Individuals who nonetheless use NBA High Shot had been the first targets of a rip-off tweet posted to ESPN reporter Adrian Wojnarowski’s account on X Saturday night at about 6:30PM ET. The tweet referred to NBA High Shot as a “standard” NFT platform, even though present exercise ranges are a tiny fraction of what we noticed throughout its peak, and falsely claimed a “free NFT pack is obtainable to all clients.”
The tweet linked guests to a rip-off model of the NBA High Shot web site (the hyperlink went to a .org handle as a substitute of the official web site’s .com URL) that would try to empty property from individuals who give it entry to their crypto wallets. A few half hour later, the official High Shot account posted, saying, “There’s NO Free Airdrop taking place on NBA High Shot presently, Please watch out and at all times double verify hyperlinks.”

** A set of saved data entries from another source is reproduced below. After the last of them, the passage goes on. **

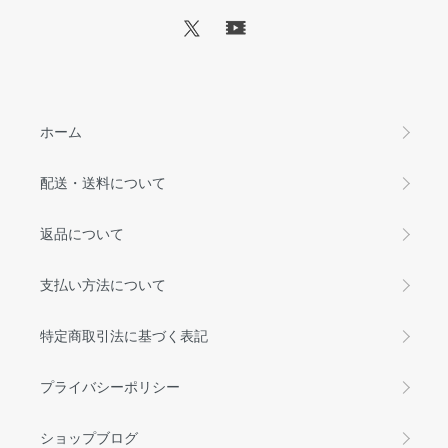
ホーム
配送・送料について
返品について
支払い方法について
特定商取引法に基づく表記
プライバシーポリシー
ショップブログ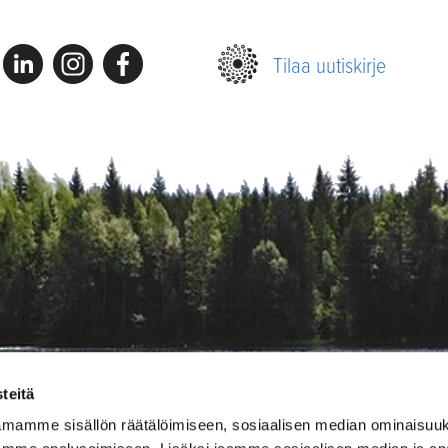
Linkedin
Instagram
Facebook
Tilaa uutiskirje
teitä
amamme sisällön räätälöimiseen, sosiaalisen median ominaisuu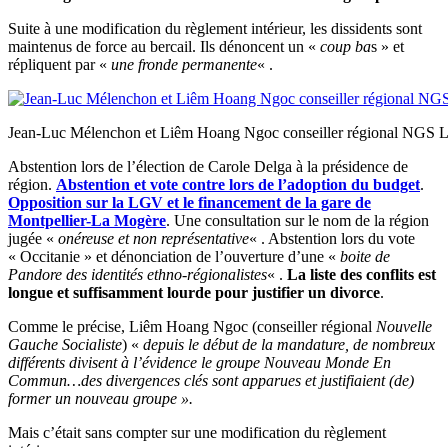
Suite à une modification du règlement intérieur, les dissidents sont
maintenus de force au bercail. Ils dénoncent un «
coup ba
s » et
répliquent par «
une fronde permanente
« .
Jean-Luc Mélenchon et Liêm Hoang Ngoc conseiller régional NGS
Abstention lors de l’élection de Carole Delga à la présidence de
région.
Abstention et vote contre lors de l’adoption du budget
.
Opposition sur la LGV et le financement de la gare de
Montpellier-La Mogère
. Une consultation sur le nom de la région
jugée «
onéreuse et non représentative
« . Abstention lors du vote
« Occitanie » et dénonciation de l’ouverture d’une «
boite de
Pandore des identités ethno-régionalistes
« .
La liste des conflits est
longue et suffisamment lourde pour justifier un divorce
.
Comme le précise, Liêm Hoang Ngoc (conseiller régional
Nouvelle
Gauche Socialiste
) «
depuis le début de la mandature, de nombreux
différents divisent à l’évidence le groupe Nouveau Monde En
Commun…des divergences clés sont apparues et justifiaient (de)
former un nouveau groupe ».
Mais c’était sans compter sur une modification du règlement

The publish was ultimately pulled from Wojnarowski’s account after being stay for practically an hour. Due to his repute for breaking information tweets, many NBA followers have alerts turned on for his posts and will have had account data stolen in the event that they clicked the fraudulent hyperlink.
A variety of high-profile Twitter / X accounts proceed to get compromised. Wojnarowski’s latest NBA information posts have additionally been syndicated on Threads, nonetheless that account was not used for the rip-off.
Nonetheless, the newest NBA High Shot stats from monitoring web site Cryptoslam.io solely present about 8,100 distinctive sellers and 5,550 distinctive consumers for the month of January, down from the height of greater than 399,000 consumers in March 2021, so it’s uncertain there are very many individuals left utilizing it to get scammed by this type of publish.